Conclusion : un simple avis consultatif non-obligatoire ?

La requête pour avis consultatif introduite en 2017 à la CIJ promettait un avis d’une ampleur considérable. Chose promise, chose faite : la Cour a livré un avis historique, remarquable par sa clarté. Au-delà du rejet des motifs d’inopportunité, les réponses qu’elle apporte sont d’une rare fermeté : l’excision de l’archipel des Chagos du territoire mauricien en 1965 étant en violation du droit des peuples, elle engage la responsabilité internationale du Royaume-Uni.
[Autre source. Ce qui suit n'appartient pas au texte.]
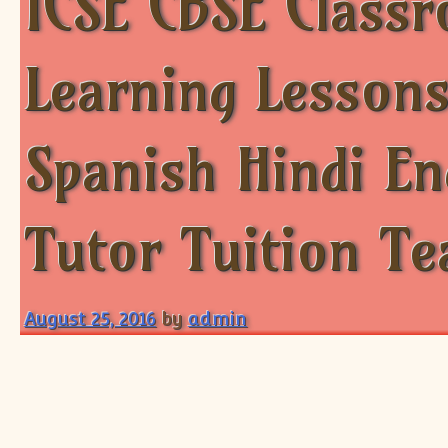
ICSE CBSE Class
Learning Lessons
Spanish Hindi E
Tutor Tuition Te
August 25, 2016
by
admin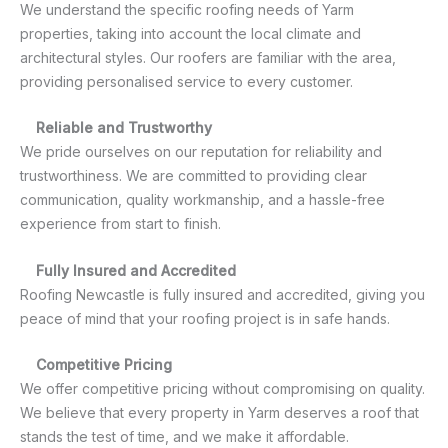
We understand the specific roofing needs of Yarm
properties, taking into account the local climate and
architectural styles. Our roofers are familiar with the area,
providing personalised service to every customer.
Reliable and Trustworthy
We pride ourselves on our reputation for reliability and
trustworthiness. We are committed to providing clear
communication, quality workmanship, and a hassle-free
experience from start to finish.
Fully Insured and Accredited
Roofing Newcastle is fully insured and accredited, giving you
peace of mind that your roofing project is in safe hands.
Competitive Pricing
We offer competitive pricing without compromising on quality.
We believe that every property in Yarm deserves a roof that
stands the test of time, and we make it affordable.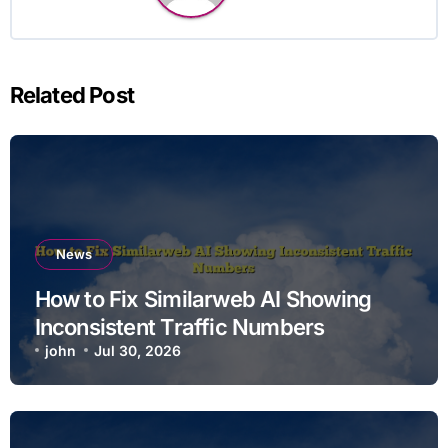
Related Post
News
How to Fix Similarweb AI Showing
Inconsistent Traffic Numbers
john
Jul 30, 2026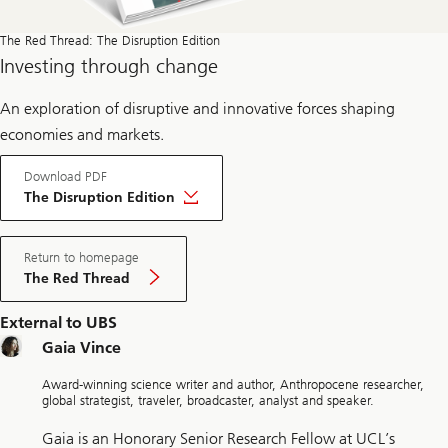
The Red Thread: The Disruption Edition
Investing through change
An exploration of disruptive and innovative forces shaping
economies and markets.
Download PDF
The Disruption Edition
Return to homepage
The Red Thread
External to UBS
Gaia Vince
Award-winning science writer and author, Anthropocene researcher,
global strategist, traveler, broadcaster, analyst and speaker.
Gaia is an Honorary Senior Research Fellow at UCL’s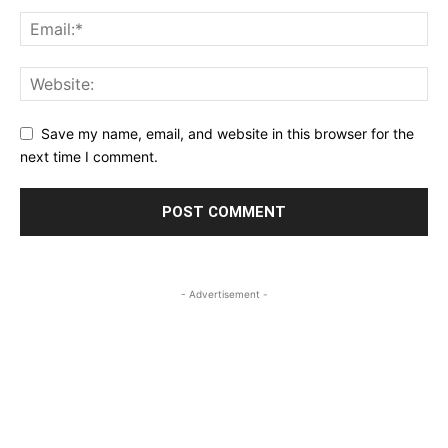
Save my name, email, and website in this browser for the
next time I comment.
- Advertisement -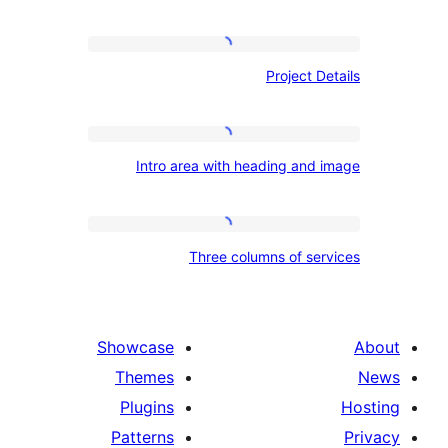
Project
Project 
Details
Intro
Intro area with heading an
area
with
heading
Three
Three columns of s
and
columns
image
of
services
Showcase
Themes
Plugins
Patterns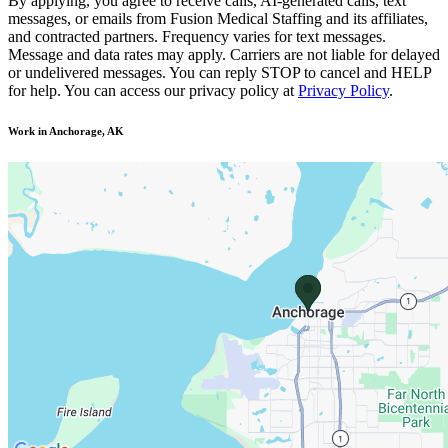
By applying, you agree to receive calls, AI-generated calls, text
messages, or emails from Fusion Medical Staffing and its affiliates,
and contracted partners. Frequency varies for text messages.
Message and data rates may apply. Carriers are not liable for delayed
or undelivered messages. You can reply STOP to cancel and HELP
for help. You can access our privacy policy at
Privacy Policy
.
Work in Anchorage, AK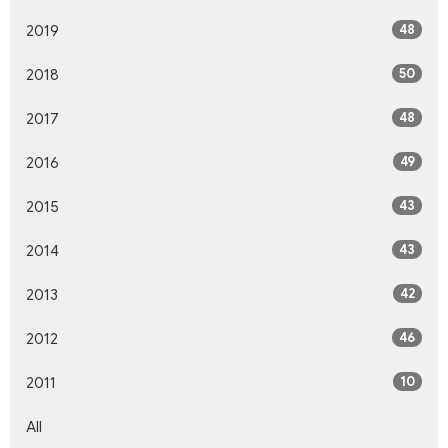
48
2019
50
2018
48
2017
49
2016
43
2015
43
2014
42
2013
46
2012
10
2011
All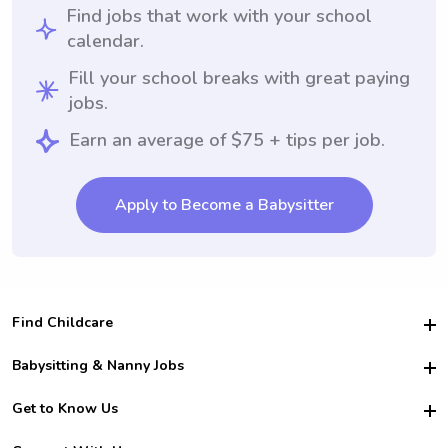
Find jobs that work with your school
calendar.
Fill your school breaks with great paying
jobs.
Earn an average of $75 + tips per job.
Apply to Become a Babysitter
Find Childcare
Hire College Babysitters
Babysitting & Nanny Jobs
Hire College Nannies
Become a Sitter
Get to Know Us
For Employers
Nanny Interview Tips
For Schools
Safety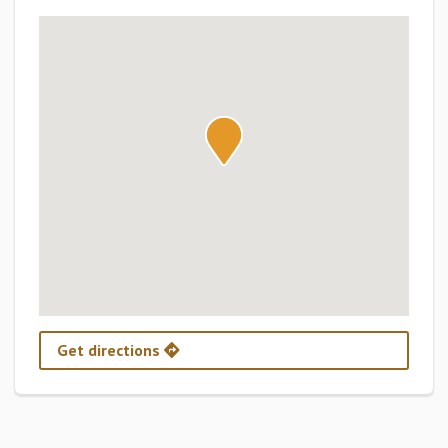
Get directions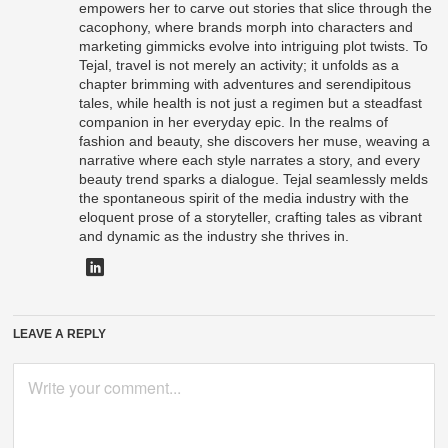
empowers her to carve out stories that slice through the
cacophony, where brands morph into characters and
marketing gimmicks evolve into intriguing plot twists. To
Tejal, travel is not merely an activity; it unfolds as a
chapter brimming with adventures and serendipitous
tales, while health is not just a regimen but a steadfast
companion in her everyday epic. In the realms of
fashion and beauty, she discovers her muse, weaving a
narrative where each style narrates a story, and every
beauty trend sparks a dialogue. Tejal seamlessly melds
the spontaneous spirit of the media industry with the
eloquent prose of a storyteller, crafting tales as vibrant
and dynamic as the industry she thrives in.
LEAVE A REPLY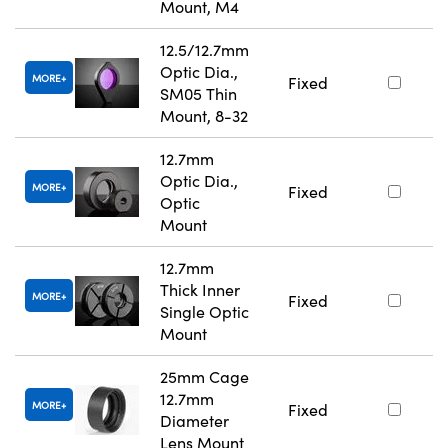
Mount, M4
12.5/12.7mm
Optic Dia.,
MORE
Fixed
SM05 Thin
Mount, 8-32
12.7mm
Optic Dia.,
MORE
Fixed
Optic
Mount
12.7mm
Thick Inner
MORE
Fixed
Single Optic
Mount
25mm Cage
12.7mm
MORE
Fixed
Diameter
Lens Mount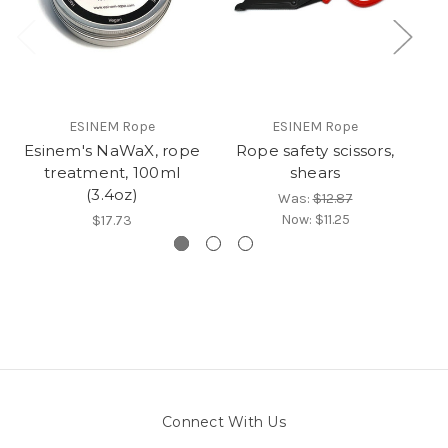
ESINEM Rope
ESINEM Rope
Esinem's NaWaX, rope
Rope safety scissors,
treatment, 100ml
shears
(3.4oz)
Was:
$12.87
Now:
$11.25
$17.73
Connect With Us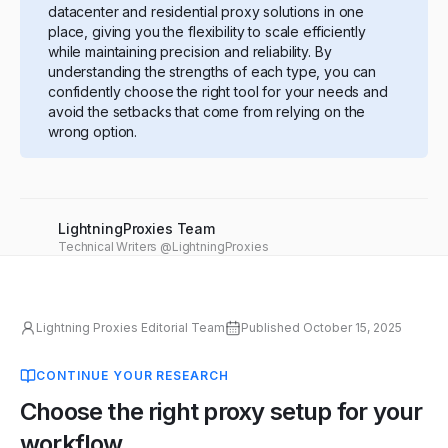
datacenter and residential proxy solutions in one
place, giving you the flexibility to scale efficiently
while maintaining precision and reliability. By
understanding the strengths of each type, you can
confidently choose the right tool for your needs and
avoid the setbacks that come from relying on the
wrong option.
LightningProxies Team
Technical Writers @LightningProxies
Lightning Proxies Editorial Team
Published
October 15, 2025
CONTINUE YOUR RESEARCH
Choose the right proxy setup for your
workflow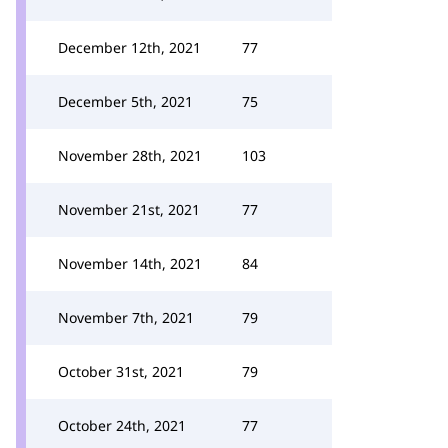
December 12th, 2021
77
December 5th, 2021
75
November 28th, 2021
103
November 21st, 2021
77
November 14th, 2021
84
November 7th, 2021
79
October 31st, 2021
79
October 24th, 2021
77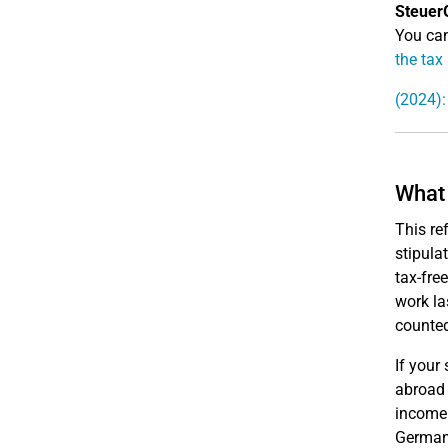
Steuer
You can
the tax
(2024):
What 
This re
stipula
tax-fre
work la
counted
If your
abroad 
income 
Germany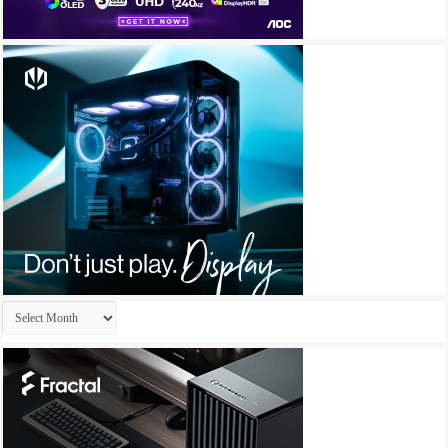
Archives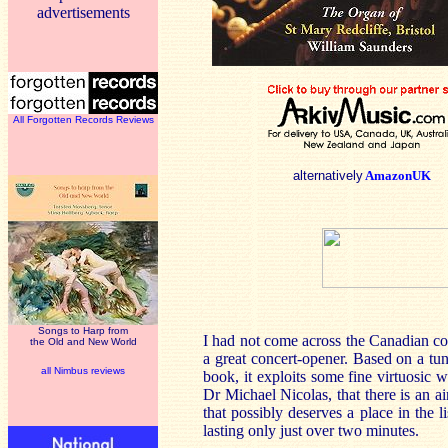
advertisements
All Forgotten Records Reviews
alternatively
AmazonUK
Songs to Harp from
I had not come across the Canadian c
the Old and New World
a great concert-opener. Based on a tune
all Nimbus reviews
book, it exploits some fine virtuosic w
Dr Michael Nicolas, that there is an a
that possibly deserves a place in the l
lasting only just over two minutes.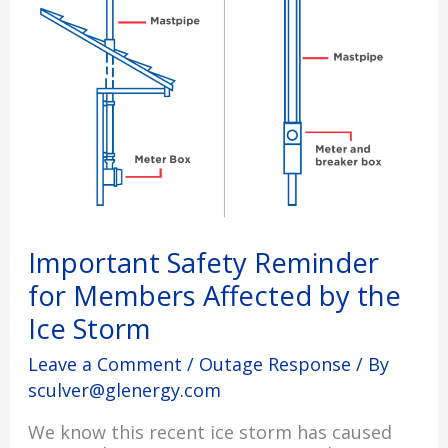
Affected
by
the
Ice
Storm
Important Safety Reminder
for Members Affected by the
Ice Storm
Leave a Comment
/
Outage Response
/ By
sculver@glenergy.com
We know this recent ice storm has caused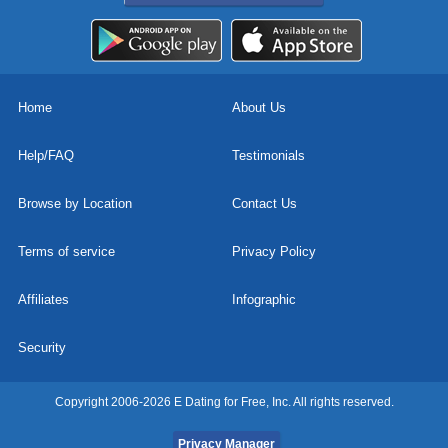
Home
About Us
Help/FAQ
Testimonials
Browse by Location
Contact Us
Terms of service
Privacy Policy
Affiliates
Infographic
Security
Copyright 2006-2026 E Dating for Free, Inc. All rights reserved.
Privacy Manager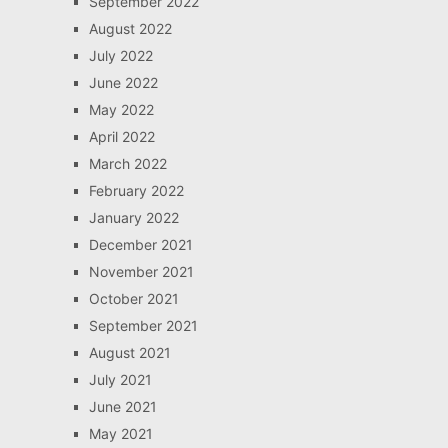
September 2022
August 2022
July 2022
June 2022
May 2022
April 2022
March 2022
February 2022
January 2022
December 2021
November 2021
October 2021
September 2021
August 2021
July 2021
June 2021
May 2021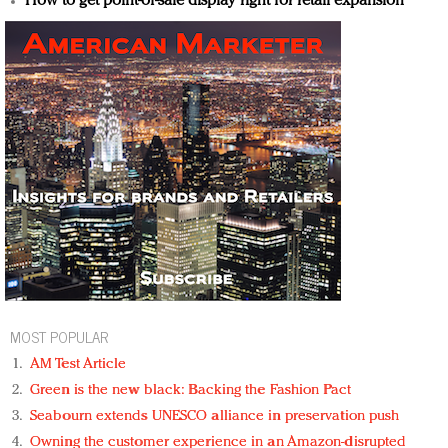
How to get point-of-sale display right for retail expansion
MOST POPULAR
AM Test Article
Green is the new black: Backing the Fashion Pact
Seabourn extends UNESCO alliance in preservation push
Owning the customer experience in an Amazon-disrupted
On aurait bien tort de voir là, qu’un simple avis consultatif non-obligatoire : puisque le sort de l’archipel des Chagos a été placé désormais sous l’égide de l’AG, c’est à elle de déterminer les mesures appropriées, en considération de l’avis, pour compléter la décolonisation de Maurice. Cette application indirecte de l’avis lui confère donc indéniablement une force juridique considérable. De manière plus significative encore, la Cour vient juste de confirmer sa détermination dans la lutte contre les bribes encore présentes de l’impérialisme colonial.